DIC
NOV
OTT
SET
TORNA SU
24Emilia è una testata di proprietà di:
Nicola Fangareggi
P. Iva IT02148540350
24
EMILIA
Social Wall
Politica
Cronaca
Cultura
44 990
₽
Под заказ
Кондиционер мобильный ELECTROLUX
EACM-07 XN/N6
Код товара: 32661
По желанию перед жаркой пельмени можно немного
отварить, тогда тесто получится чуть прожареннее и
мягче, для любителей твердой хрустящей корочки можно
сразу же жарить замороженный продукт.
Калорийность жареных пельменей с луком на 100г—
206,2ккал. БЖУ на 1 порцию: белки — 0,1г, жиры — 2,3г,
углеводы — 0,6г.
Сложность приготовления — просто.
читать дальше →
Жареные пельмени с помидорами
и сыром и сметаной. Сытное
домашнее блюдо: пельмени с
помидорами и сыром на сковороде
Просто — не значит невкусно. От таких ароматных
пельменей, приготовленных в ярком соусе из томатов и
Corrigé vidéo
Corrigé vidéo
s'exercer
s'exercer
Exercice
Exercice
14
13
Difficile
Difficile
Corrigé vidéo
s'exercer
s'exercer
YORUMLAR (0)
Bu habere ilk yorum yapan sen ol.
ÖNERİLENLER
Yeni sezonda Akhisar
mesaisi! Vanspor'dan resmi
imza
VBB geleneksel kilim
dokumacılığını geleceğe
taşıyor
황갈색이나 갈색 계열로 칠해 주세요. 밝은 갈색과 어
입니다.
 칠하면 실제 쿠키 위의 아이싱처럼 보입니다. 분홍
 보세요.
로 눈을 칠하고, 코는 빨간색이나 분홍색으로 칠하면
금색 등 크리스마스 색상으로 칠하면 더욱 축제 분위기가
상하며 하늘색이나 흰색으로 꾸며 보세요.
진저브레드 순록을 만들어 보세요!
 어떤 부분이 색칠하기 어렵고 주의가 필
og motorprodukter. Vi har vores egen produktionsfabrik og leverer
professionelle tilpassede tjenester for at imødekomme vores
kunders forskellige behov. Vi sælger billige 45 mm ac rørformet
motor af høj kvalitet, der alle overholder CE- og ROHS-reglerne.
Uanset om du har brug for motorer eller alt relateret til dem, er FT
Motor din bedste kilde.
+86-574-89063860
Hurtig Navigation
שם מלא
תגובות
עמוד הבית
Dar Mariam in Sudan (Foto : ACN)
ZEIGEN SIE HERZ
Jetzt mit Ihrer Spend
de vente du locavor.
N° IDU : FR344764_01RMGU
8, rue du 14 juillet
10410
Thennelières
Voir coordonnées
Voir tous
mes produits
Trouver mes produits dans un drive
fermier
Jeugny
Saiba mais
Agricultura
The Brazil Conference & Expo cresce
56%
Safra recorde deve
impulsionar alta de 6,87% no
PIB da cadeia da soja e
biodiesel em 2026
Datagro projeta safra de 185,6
* * * * * * * * *
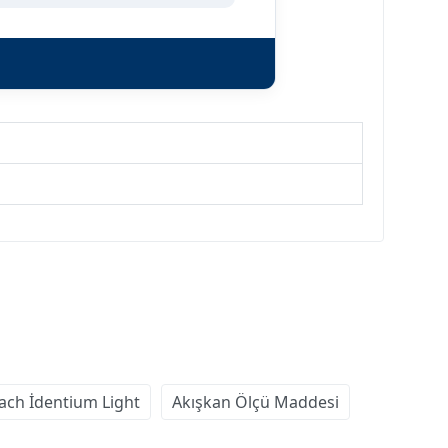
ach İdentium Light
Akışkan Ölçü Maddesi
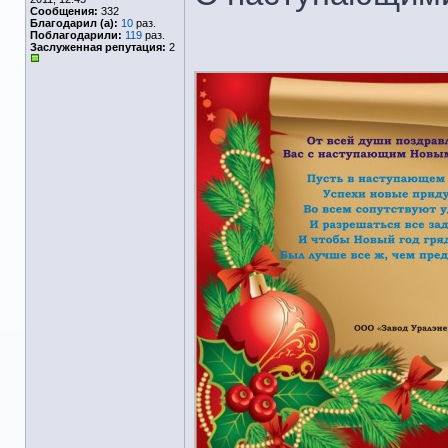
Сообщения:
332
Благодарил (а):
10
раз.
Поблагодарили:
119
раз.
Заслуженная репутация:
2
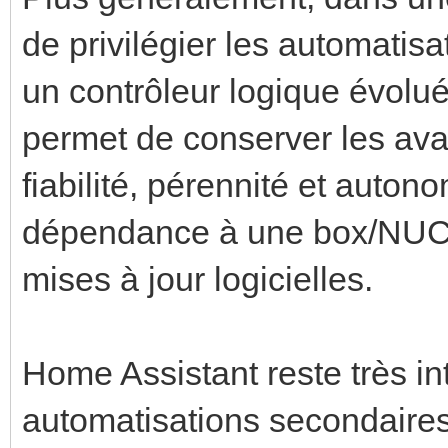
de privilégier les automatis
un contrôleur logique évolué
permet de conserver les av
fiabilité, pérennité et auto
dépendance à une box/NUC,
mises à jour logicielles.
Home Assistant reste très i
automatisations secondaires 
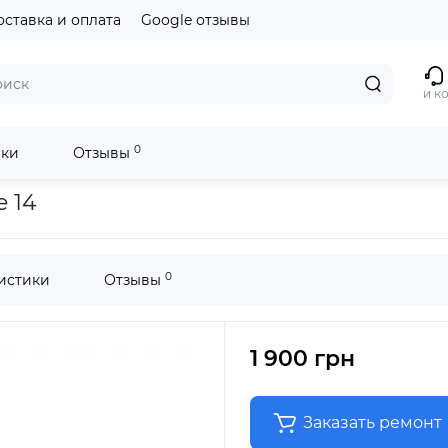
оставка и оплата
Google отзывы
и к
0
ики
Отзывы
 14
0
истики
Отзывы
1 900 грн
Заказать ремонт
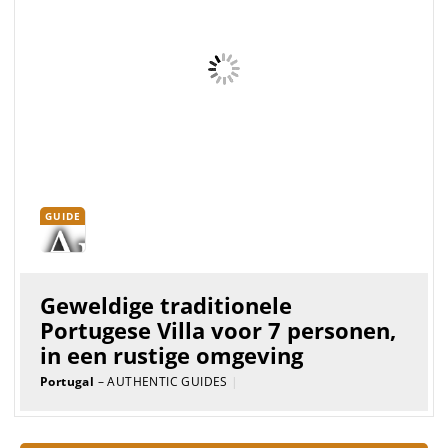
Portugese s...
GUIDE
* * * * * * * * *
### Exercise description:
Reproduce exactly the lines above from the line with "24Emilia è una" to the line with "Калорийность жареных пельменей", including both, and add nothing.

### Problem solution:
24Emilia è una testata di proprietà di:
Nicola Fangareggi
P. Iva IT02148540350
24
EMILIA
Social Wall
Politica
Cronaca
Cultura
44 990
₽
Под заказ
Кондиционер мобильный ELECTROLUX
EACM-07 XN/N6
Код товара: 32661
По желанию перед жаркой пельмени можно немного
отварить, тогда тесто получится чуть прожареннее и
мягче, для любителей твердой хрустящей корочки можно
сразу же жарить замороженный продукт.
Калорийность жареных пельменей с луком на 100г—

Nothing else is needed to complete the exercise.